There have been several journal publications in connection with this work. These articles

are printed here in chronological order. The titles include Formulating liquid ethers for

microtubular SOFC’s, Steam reforming of biodiesel by-product to make renewable

hydrogen and Developing the reaction kinetics for a biodiesel reactor. The later paper

has been reviewed and accepted for publication in Bioresource Technology but the author

is awaiting proofs. The other papers are already published. The first paper was based on

research done by the author and data collected which was later not used in the thesis. The

other two papers are based on chapters of this thesis.

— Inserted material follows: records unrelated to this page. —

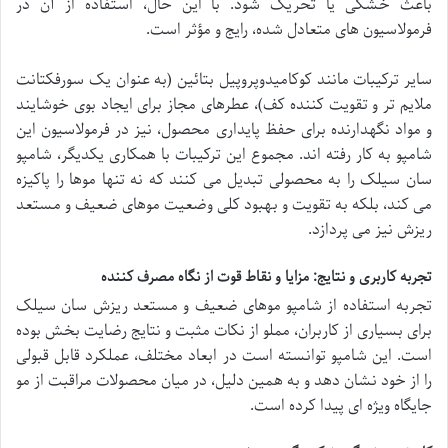
باعث خشکی یا تحریک شود. با این حال، استفاده از آن در
فرمولاسیون های متعادل شده، رایج و مؤثر است.
سایر ترکیبات مانند کوکامیدوپروپیل بتائین (به عنوان یک سورفکتانت
ملایم تر و تقویت کننده کف)، عطرهای مجاز برای ایجاد بوی خوشایند
و مواد نگهدارنده برای حفظ پایداری محصول، نیز در فرمولاسیون این
شامپو به کار رفته اند. مجموع این ترکیبات با همکاری یکدیگر، شامپو
سان سیلک را به محصولی تبدیل می کنند که نه تنها موها را پاکیزه
می کند، بلکه به تقویت و بهبود کلی وضعیت موهای ضعیف و مستعد
ریزش نیز می پردازد.
تجربه کاربری و نتایج: مزایا و نقاط قوت از نگاه مصرف کننده
تجربه استفاده از شامپو موهای ضعیف و مستعد ریزش سان سیلک
برای بسیاری از کاربران، مملو از نکات مثبت و نتایج رضایت بخش بوده
است. این شامپو توانسته است در ابعاد مختلف، عملکرد قابل قبولی
را از خود نشان دهد و به همین دلیل، در میان محصولات مراقبت از مو
جایگاه ویژه ای پیدا کرده است.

This author’s involvement for the first paper was only that of some limited data collection

and experimentation involving diesel engines. Kevin Kendall was the main author who wrote the paper and John Precce was also involved in experimentation and data collection with fuel cells.

For the steam reforming paper this author did all the work and was the main author. The other named authors were only used to check formatting, grammar (Christian Mallon)

and checking mathematics (James Andrews).

For the Biodiesel kinetics paper this author did all the work and was the main author.

The other named author, Kevin Kendall, helped with structure and formatting.

179 180

184 191 DEVELOPING THE REACTION KINETICS FOR A BIODIESEL REACTOR

Matthew Slinn *, Kevin Kendall The school of Chemical Engineering, University of Birmingham B15 2TT, United Kingdom.

Abstract

The aim of this paper was to investigate the kinetics of the biodiesel reaction in order to find out how best to reach 96.5% methyl ester. The purity of the biodiesel product was examined using gas chromatography to the EN14214 FAME standard and real-time optical microscopy was used to observe the reaction. The problem was the reaction doesn’t reach completion and the mechanism is not understood. It was observed that droplet size had a major influence on reaction end point and that the reaction was mass-transfer limited. This observation was confirmed by developing a mass-transfer based reaction model using the data from the batch reactor which agreed with results from other researchers. The model predicted better conversion with more mixing intensity. The results show that significant improvements could be made to the conventional FAME process.

Key words: Biodiesel, reactor, reaction, transesterification, theory.